È inutile. Non cresceremo mai. Siamo eterni bambini. Non è solo la poetica del fanciullino che brilla sempre dentro di noi per lasciarci la divina curiositas e così scoprire le cose nuove del mondo ma cresce nella voglia continua di ‘ascoltare’ favole.
È inutile. Non cresceremo mai. Siamo eterni bambini. Non è solo la poetica del fanciullino che brilla sempre dentro di noi per lasciarci la divina curiositas e così scoprire le cose nuove del mondo ma cresce nella voglia continua di ‘ascoltare’ favole.

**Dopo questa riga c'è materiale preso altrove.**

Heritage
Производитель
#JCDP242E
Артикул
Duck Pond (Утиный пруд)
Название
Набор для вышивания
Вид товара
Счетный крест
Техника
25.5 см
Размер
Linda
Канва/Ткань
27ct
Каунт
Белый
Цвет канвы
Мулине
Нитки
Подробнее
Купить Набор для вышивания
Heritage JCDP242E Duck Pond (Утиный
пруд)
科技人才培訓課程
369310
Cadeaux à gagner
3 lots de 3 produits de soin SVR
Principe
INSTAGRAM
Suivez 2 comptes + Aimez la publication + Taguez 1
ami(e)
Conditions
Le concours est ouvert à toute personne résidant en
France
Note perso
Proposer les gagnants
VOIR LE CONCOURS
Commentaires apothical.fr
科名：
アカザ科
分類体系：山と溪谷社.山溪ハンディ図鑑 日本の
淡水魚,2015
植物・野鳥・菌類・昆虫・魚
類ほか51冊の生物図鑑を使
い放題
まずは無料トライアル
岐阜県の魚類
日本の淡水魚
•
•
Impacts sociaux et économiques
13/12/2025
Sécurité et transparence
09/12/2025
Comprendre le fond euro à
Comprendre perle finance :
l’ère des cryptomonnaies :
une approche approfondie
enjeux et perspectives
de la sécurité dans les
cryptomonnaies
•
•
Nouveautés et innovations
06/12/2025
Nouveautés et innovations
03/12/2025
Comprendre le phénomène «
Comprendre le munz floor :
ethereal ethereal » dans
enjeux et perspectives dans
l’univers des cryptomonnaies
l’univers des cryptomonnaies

E sì, vi ricordate quando eravamo bambini? Per farci addormentare ci raccontavano favole. O ce le leggevano. Non è una consuetudine che s’è persa, esiste dalla notte in cui l’Homo Erectus ha scoperto il fuoco, si rinnova di generazione in generazione, anche con strumenti e tecniche differenti. Chiaramente, quando siamo adulti crediamo di abbandonare questa voglia di addormentarci ascoltando una favola, invece proprio perché siamo usciti da una determinata fase ora ci autogestiamo: e le storie, che sono l’evoluzione delle fabulae, ormai siamo capaci di leggercele da soli. Pensateci, prima, quando ci rimboccavano le coperte, ci raccontavano favole terribili con lupi ancora non in via d’estinzione, matrigne dalla grinta putiniana, regine non benvolute quanto Elisabetta II, sorelle e fratelli da patibolo, oggi invece che abbiamo maturato la consapevolezza che i mostri (cioè, i limiti…) sono dentro di noi ci avventuriamo in thriller e gialli, che in quanto a inquietudine non sono figli minori delle ‘innocenti’ favole di una volta.
Eh, per addormentarci abbiamo ancora la necessità di immergerci in un’altra dimensione, in un altrove dove la fantasia rende tutto reale e la bolla narrativa si trasforma in una comfort zone. Evadiamo, allora. Coltiviamo quel fanciullino, impediamo che si spenga. E leggiamo, quindi. La lettura resta un grande cibo per il cuore e la mente.